Augustus liked to watch the world pass by. He especially liked the door-to-door hawkers, the household wares in their carts and carpetbags, a cornucopia of the useful and otherwise. Certain of these merchants came with children in tow, usually some pitiful wretch elicited from home or convent, haven or hovel, dragged weeping and alone from the shadowy sanctuary of arch or doorway, hollow log or drain, kennel or carton to stand, hang-dog and soulful, while its master rattled off a spiel about ‘scratchin’ for a feed, if you could spare a penny?’
Sales pitches meant nothing to Augustus since he had not a penny himself; all the same, he was ever so glad when these colourful rogues happened along – especially those with kids.
Dr A C Jones was a Purveyor of Cure-Alls and Elixirs, or so the faded sign on the hand tray he toted declared. Having examined his array of bottles and jars – to the extent of removing them to shake, to hold against the light, and once to open and sniff – Augustus was of the opinion that their primary ingredient was water, with the addition of a certain pinkness; perhaps cochineal, possibly Condy’s crystals. He said nothing.
Augustus liked Dr A. He liked his shortness, his corpulence, his face full and cheery, his bald head, his ears broad and red as the leaves of a cabbage he had seen once in a greengrocer’s window out Goodna way. He also liked the man’s taste in clothes. Dr A was inclined towards the flashy, favouring suit coats in plaid or tartan worn with a bright, wide tie and white leather spats (sometimes clean, most often not). Augustus liked that Dr A was always on for a yarn about one of his ‘regulars’ who had the pleurisy or the poonemony, once even the plague, curable only by copious doses of the good doctor’s personally branded elixir.

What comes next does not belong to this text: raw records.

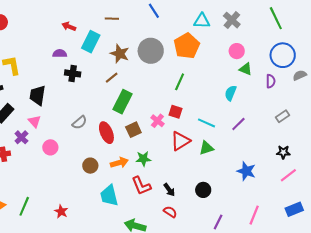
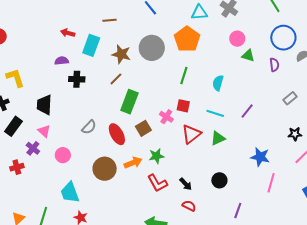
cyan semicircle: (231, 93) -> (218, 83), moved
brown circle: (90, 166) -> (105, 169), size x1.5
cyan trapezoid: (109, 196) -> (70, 193), moved
pink line: (254, 215) -> (271, 183), moved

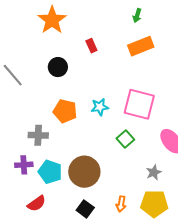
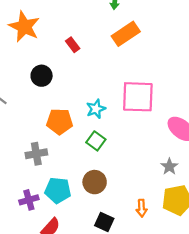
green square: (125, 139) -> (96, 141), moved
purple cross: (24, 165) -> (29, 200), moved
brown circle: (84, 172) -> (95, 182), size x0.7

One time – and one time only – when Augustus laughed, the doctor betrayed himself. ‘Augustus,’ he said, ‘mate, a man’s gotta earn a crust. You of all people …’ and he looked the dwarf up and down – what there was of him – ‘will appreciate that one day.’
Augustus laughed no more.
As amusing as the doctor could be, his offsider, the boy Ralph, also appealed. Ralph was ‘soft’, as the kinder ones said; the less gracious called him ‘loony’. It was the meningitis that had done him in; the brain fever. Yet there were those, the kinder ones, who said God did him a favour. His mother, illiterate, took in laundry; his father, a drinker, beat her regularly. Ralph saw and heard but failed to comprehend. Not that he condoned; he simply turned away, smiling his silly smile, to feed the sparrows down the yard or collect the pegs, dropped by his mother when she was struck. The circumstances of his family life, such as it was, made it easier for the doctor to take him. Three quid, the doc offered; the father took five.
If the day was hot, the doctor might sit in the shade beside the steps, at the top of the crazy paving, sorting his cures. Which was when Augustus would step down and take the only-too-willing Ralph by the hand, lead him around the back for a sugary biscuit and a glass of milk. Conversation there was none; happiness of the smiling and nodding kind there was aplenty.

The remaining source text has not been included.